"And the poem, I think, is only your voice speaking." - Virginia Woolf
It gets hard sometimes to find the right words, the right language and almost impossible to find the right people.
I'm so far away now, in that fragile second which separates an old day from a new one, it makes me feel like I live the past, the present and the future in the same time.
I'm sitting by the window, I'm looking at the sky, the wind is gone now, it's just a quite night of October, the lights cover the stars, you cover my mind, my soul, the quite human being that sometimes I dare to call "myself".
But baby, I always knew.
I never thought about myself as being what you need, not even what you want. But life put me there, and I couldn't leave anymore, because your presence has started to have an intense shape in my mind and I started to think about you, not all the time as a lover, but as someone who would keep your head in her lap, covering your face with the touch of some fingers which love your skin, and your lips, and the fact that you exist. For me, it was intense and, as it always is, confusing.

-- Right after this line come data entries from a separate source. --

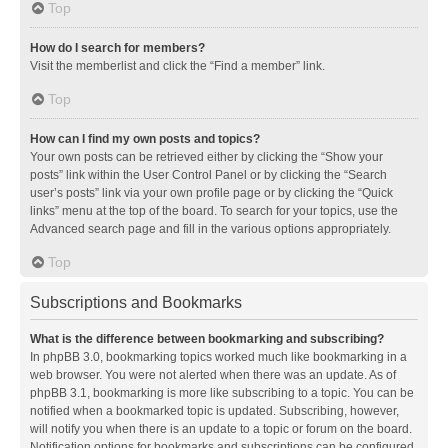
Top
How do I search for members?
Visit the memberlist and click the “Find a member” link.
Top
How can I find my own posts and topics?
Your own posts can be retrieved either by clicking the “Show your
posts” link within the User Control Panel or by clicking the “Search
user’s posts” link via your own profile page or by clicking the “Quick
links” menu at the top of the board. To search for your topics, use the
Advanced search page and fill in the various options appropriately.
Top
Subscriptions and Bookmarks
What is the difference between bookmarking and subscribing?
In phpBB 3.0, bookmarking topics worked much like bookmarking in a
web browser. You were not alerted when there was an update. As of
phpBB 3.1, bookmarking is more like subscribing to a topic. You can be
notified when a bookmarked topic is updated. Subscribing, however,
will notify you when there is an update to a topic or forum on the board.
Notification options for bookmarks and subscriptions can be configured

But I always knew that you will never remain in my lap, not even in my deepest dreams because now I know, just as I know that above me are some powerful stars, that who I am can't try to figure out who you are for so long.
I wanted, I tried, as I always do.
I'm tired, lonely, but not exactly sad.
I miss you already.
I'm trying to avoid my own thoughts, the ones that are telling me how I'm going to spend the rest of my life without you and without the one who changed everything. It terrifies me. I know I must let go, cause you are not even concerned about tomorrow, about how you are going to feel knowing that I won't be there anymore. That I'm not. Not in the mornings, when it's too hard for you to wake up, not in the nights, when it's too hard for me to fall asleep..
But I will let my mind to wander to a memory that my heart has chosen.
The day when I saw you after two years of not knowing anything about you. I had forgotten how dark your hair is, the forest that you keep inside your eyes, the softness of your cheeks. Later, I remembered the sweet taste of your lips and my ribs recognized your hands when you were touching my so imperfect body.
It felt good every time.
I don't know why you've been in my life, which is the lesson, but I surely know that I'm going to miss it, among with so many other things that exist inside of you.
I don't think I have ever got the chance to fully know you, I can't tell too many things about your past, or about what you feel. I wanted to respect your desire of solitude, because I knew that, despite of our silence, you recognized my unselfish love. I wish you would have feel the same about me.
But I always knew that you didn't. That you don't.
I'm not mad anymore. Not on you, not even on him. I am disappointed of how things turned out, of who I am, of who I couldn't be for you and, sometimes, I am trying to fall asleep without blaming myself over and over again. In some days, I fight with my memories. With the clear shape of you which I have in my heart. The one that is dragging me back to a long nostalgia. And then, I am sad.
I only hope that, later in life, I will be able to understand what went wrong, what is wrong with me, why I couldn't keep you more, why I couldn't find myself.
But I am in a beautiful place, in the middle of a difficult life which somehow I enjoy because it gives me the freedom that I wanted all the time. I'm grateful because I know what it means to be here, I'm happy because I know that this time is not coming back. Just like you.
It's been a while since I had been writing, I had too many things to say. So many that I just decided to keep them in my heart, but you, I always have to put you on paper. I can't handle you by myself, I have to scream to this destiny, to this white sheet, to release my heart just before tomorrow.
I also wanted to say goodbye, cause I have never got the chance.
But baby, you always knew.
My love for you will be a mark on my youth, on my being. I hope that, in the darkest days of your life, you will know what a light in my soul is this love of mine and maybe, just maybe, it will light your life a little bit too.